*Problem details*
Exactly the lines from the one with "peuzelen. Neem gelijk" through the last line of the listing must be given again.

:::::

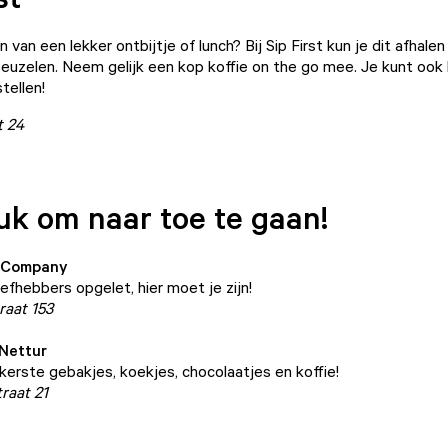
 van een lekker ontbijtje of lunch? Bij
Sip First
kun je dit afhalen
peuzelen. Neem gelijk een kop koffie on the go mee. Je kunt ook
tellen!
t 24
uk om naar toe te gaan!
 Company
efhebbers opgelet, hier moet je zijn!
raat 153
 Nettur
kerste gebakjes, koekjes, chocolaatjes en koffie!
raat 21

:::::

*Problem solution*
peuzelen. Neem gelijk een kop koffie on the go mee. Je kunt ook
tellen!
t 24
uk om naar toe te gaan!
 Company
efhebbers opgelet, hier moet je zijn!
raat 153
 Nettur
kerste gebakjes, koekjes, chocolaatjes en koffie!
raat 21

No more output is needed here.